My Old Kentucky Homesite

Earworm Saturday #2

Posted by Larry Wallberg on 02/20/2010

Be careful how you choose your adjectives. If you’re unthinking, as I was a few days ago, you can wind up with an earworm.

Here’s the story in brief: Because the citizens of Kentucky (an aggregate that now includes me) are constantly besieged by god-pushers, I found myself doing something that’s antithetical to my nature. Looking for like-minded people who are as fed up with our would-be theocracy as I am, I recently attended a few meetings of freethinkers’ organizations. At the last one I went to, the subject of a stupidly innocuous Humanist billboard (e.g., “Are You Good Without God? Millions Are.”) came up. A coalition of Lexington skeptics is planning to erect such a sign, ostensibly to energize the ungodly community in a nice way. I suggested that, if we had to put up a touchy-feely message at all, we should do everything we could to make the unveiling a big media event: knock on doors to collect friends and acquaintances for a gigantic photo op or even a parade, light a fire under the media’s collective ass to get them to show up, and make sure that everyone who attends is prepared to answer questions if a microphone is shoved under his or her nose. The only problem is: some of the people involved in Lexington’s so-called freethinking community are closet atheists, afraid to be seen on TV without their metaphorical crucifixes. Naturally, the expression of that fear sent me into a diatribe about how useless a dumb sign is when there are self-defined atheists who are unwilling to identify themselves as being among the millions referred to on the billboard. I guess that here in the Bluegrass state, it’s bad luck to come out openly against superstition.

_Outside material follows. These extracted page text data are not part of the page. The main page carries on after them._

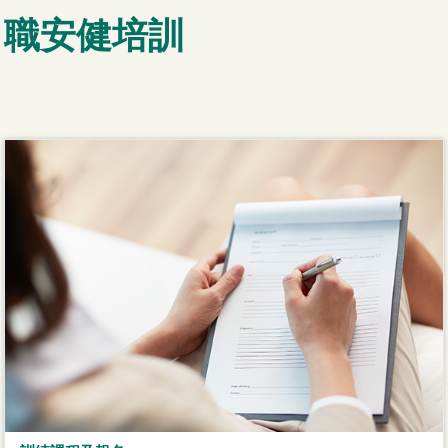
職安健培訓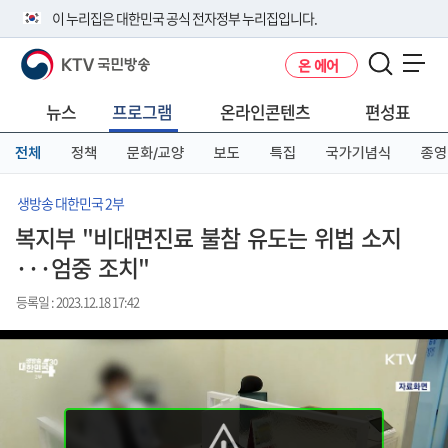
본
메
전
이 누리집은 대한민국 공식 전자정부 누리집입니다.
문
뉴
체
바
바
메
KTV 국민방송
온 에어
로
로
뉴
공식 누리집 주소 확인하기
메뉴 열기
가
가
바
go.kr 주소를 사용하는 누리집은 대한민국 정부기관이 관리하는 누리집입
기
기
로
뉴스
프로그램
온라인콘텐츠
편성표
니다.
가
이밖에 or.kr 또는 .kr등 다른 도메인 주소를 사용하고 있다면 아래 URL에
기
전체
정책
문화/교양
보도
특집
국가기념식
종영
서 도메인 주소를 확인해 보세요
운영중인 공식 누리집보기
생방송 대한민국 2부
복지부 "비대면진료 불참 유도는 위법 소지
···엄중 조치"
등록일 : 2023.12.18 17:42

One of the sharpest members of the group responded with a resigned smile: “This is not New York; it’s Kentucky.” Most of the others agreed that “we have to go slowly.” And maybe they’re right, assuming that the total of recorded time so far hasn’t been long enough. Perhaps if we freethinkers are patient and accommodating, we’ll have to wait only two or three measly millenia more before we can have a small say in public policy.

Later that night, when my wife asked me how the meeting was, I said — without pausing to notice any warning lights — “It was a little too Kumbaya-ish for my taste.”

Augggggh. The word was scarcely out before that goddamned tune was urging the various parts of my brain to form a circle and hold hands. Talk about a headache.

But why should I reserve this experience strictly for myself. “Kumbaya” must be shared, because it’s the godmother of all earworms, the sine qua non of gaggiosity.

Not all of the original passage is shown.